> **WHAT THIS TASK INVOLVES**
What is needed is an exact repetition of the lines below, from the first one through the one holding "Description", with no pictures and nothing else.

★ ★ ★

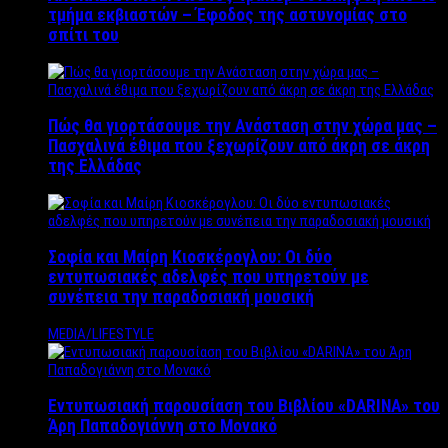
τμήμα εκβιαστών – Έφοδος της αστυνομίας στο
σπίτι του
Πώς θα γιορτάσουμε την Ανάσταση στην χώρα μας –
Πασχαλινά έθιμα που ξεχωρίζουν από άκρη σε άκρη
της Ελλάδας
Σοφία και Μαίρη Κιοσκέρογλου: Οι δύο
εντυπωσιακές αδελφές που υπηρετούν με
συνέπεια την παραδοσιακή μουσική
MEDIA/LIFESTYLE
Εντυπωσιακή παρουσίαση του Βιβλίου «DARINA» του
Άρη Παπαδογιάννη στο Μονακό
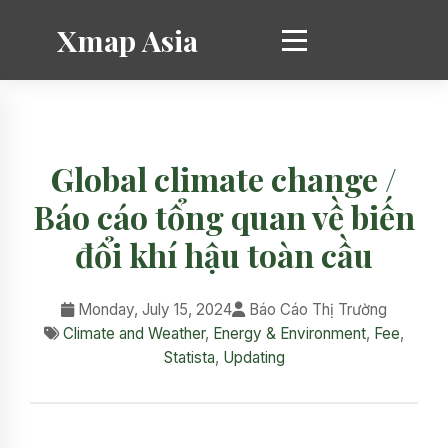
Xmap Asia
Global climate change /
Báo cáo tổng quan về biến
đổi khí hậu toàn cầu
Monday, July 15, 2024
Báo Cáo Thị Trường
Climate and Weather
,
Energy & Environment
,
Fee
,
Statista
,
Updating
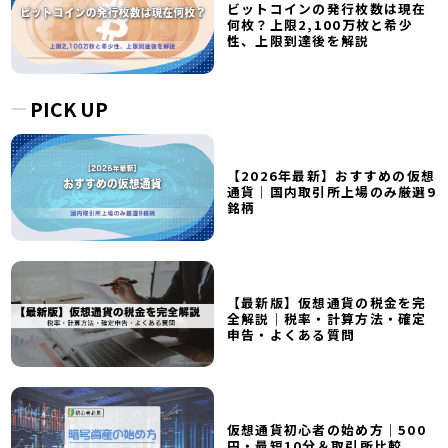
ビットコインの発行枚数は現在
何枚？上限2,100万枚と希少
性、上限到達後を解説
PICK UP
【2026年最新】おすすめの仮想
通貨｜国内取引所上場のみ厳選9
銘柄
【最新版】仮想通貨の税金を完
全解説｜税率・計算方法・確定
申告・よくある質問
仮想通貨初心者の始め方｜500
円・最短10分＆取引所比較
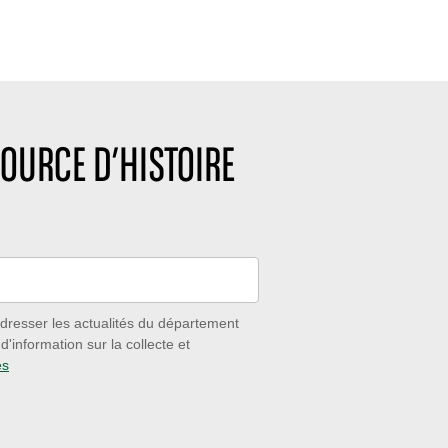
OURCE D’HISTOIRE
dresser les actualités du département
'information sur la collecte et
es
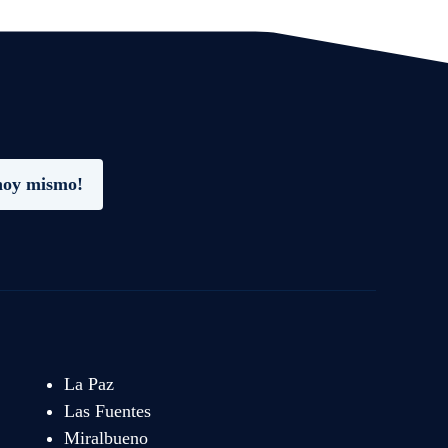
hoy mismo!
La Paz
Las Fuentes
Miralbueno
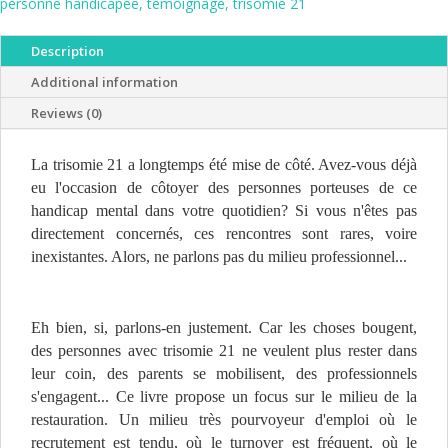
personne handicapée
,
témoignage
,
trisomie 21
handicap
mental
c'est
Description
possible
Additional information
quantity
Reviews (0)
La trisomie 21 a longtemps été mise de côté. Avez-vous déjà
eu l'occasion de côtoyer des personnes porteuses de ce
handicap mental dans votre quotidien? Si vous n'êtes pas
directement concernés, ces rencontres sont rares, voire
inexistantes. Alors, ne parlons pas du milieu professionnel...
Eh bien, si, parlons-en justement. Car les choses bougent,
des personnes avec trisomie 21 ne veulent plus rester dans
leur coin, des parents se mobilisent, des professionnels
s'engagent... Ce livre propose un focus sur le milieu de la
restauration. Un milieu très pourvoyeur d'emploi où le
recrutement est tendu, où le turnover est fréquent, où le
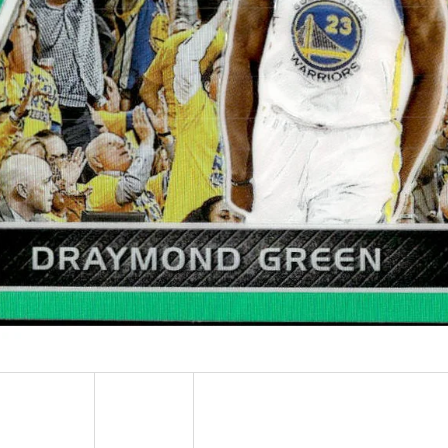
ULTRA PRO PLATINUM - 1 KS
POKÉMON TCG: ME0
BOOSTER BUNDLE
7 Kč
990 Kč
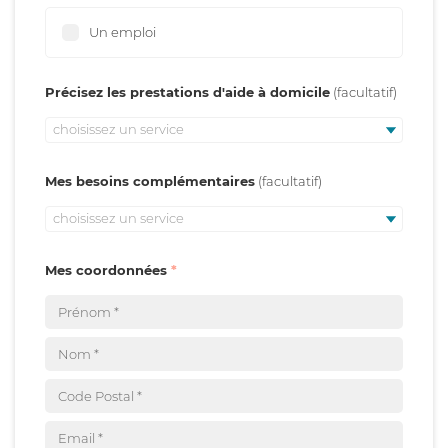
Un emploi
Précisez les prestations d'aide à domicile
choisissez un service
Mes besoins complémentaires
choisissez un service
Mes coordonnées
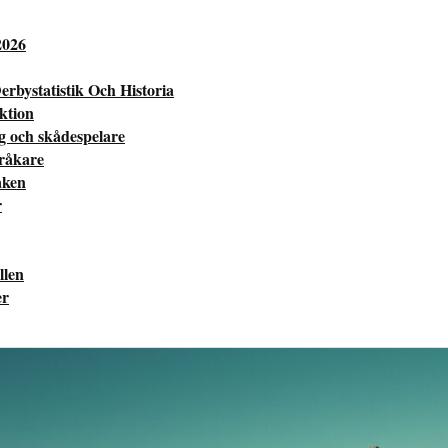
2026
erbystatistik Och Historia
ektion
ng och skådespelare
pråkare
aken
r
llen
er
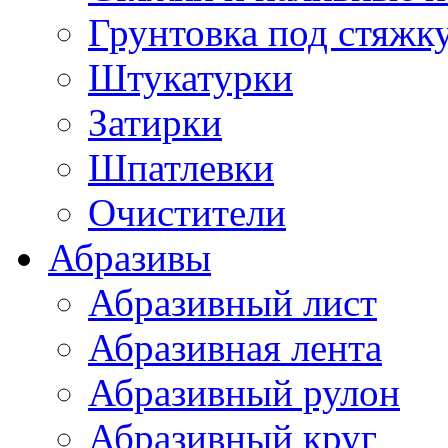
Грунтовка под стяжк
Штукатурки
Затирки
Шпатлевки
Очистители
Абразивы
Абразивный лист
Абразивная лента
Абразивный рулон
Абразивный круг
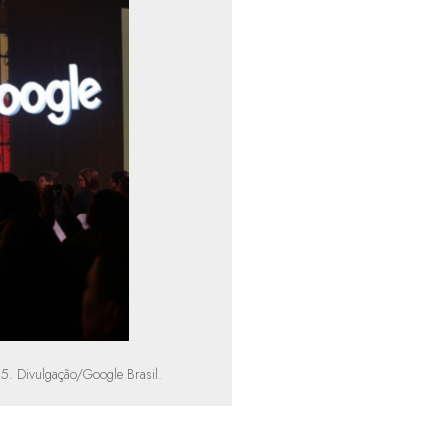
5. Divulgação/Google Brasil.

★ ★ ★

> **REPLY TO THE EXERCISE**
τμήμα εκβιαστών – Έφοδος της αστυνομίας στο
σπίτι του
Πώς θα γιορτάσουμε την Ανάσταση στην χώρα μας –
Πασχαλινά έθιμα που ξεχωρίζουν από άκρη σε άκρη
της Ελλάδας
Σοφία και Μαίρη Κιοσκέρογλου: Οι δύο
εντυπωσιακές αδελφές που υπηρετούν με
συνέπεια την παραδοσιακή μουσική
MEDIA/LIFESTYLE
Εντυπωσιακή παρουσίαση του Βιβλίου «DARINA» του
Άρη Παπαδογιάννη στο Μονακό
Xmap Asia
Global climate change /
Báo cáo tổng quan về biến
đổi khí hậu toàn cầu
Monday, July 15, 2024
Báo Cáo Thị Trường
Climate and Weather
,
Energy & Environment
,
Fee
,
Statista
,
Updating
ビットコインの発行枚数は現在
何枚？上限2,100万枚と希少
性、上限到達後を解説
PICK UP
【2026年最新】おすすめの仮想
通貨｜国内取引所上場のみ厳選9
銘柄
【最新版】仮想通貨の税金を完
全解説｜税率・計算方法・確定
申告・よくある質問
仮想通貨初心者の始め方｜500
円・最短10分＆取引所比較
OURCE D’HISTOIRE
dresser les actualités du département
'information sur la collecte et
es
hoy mismo!
La Paz
Las Fuentes
Miralbueno
personne handicapée
,
témoignage
,
trisomie 21
handicap
mental
c'est
Description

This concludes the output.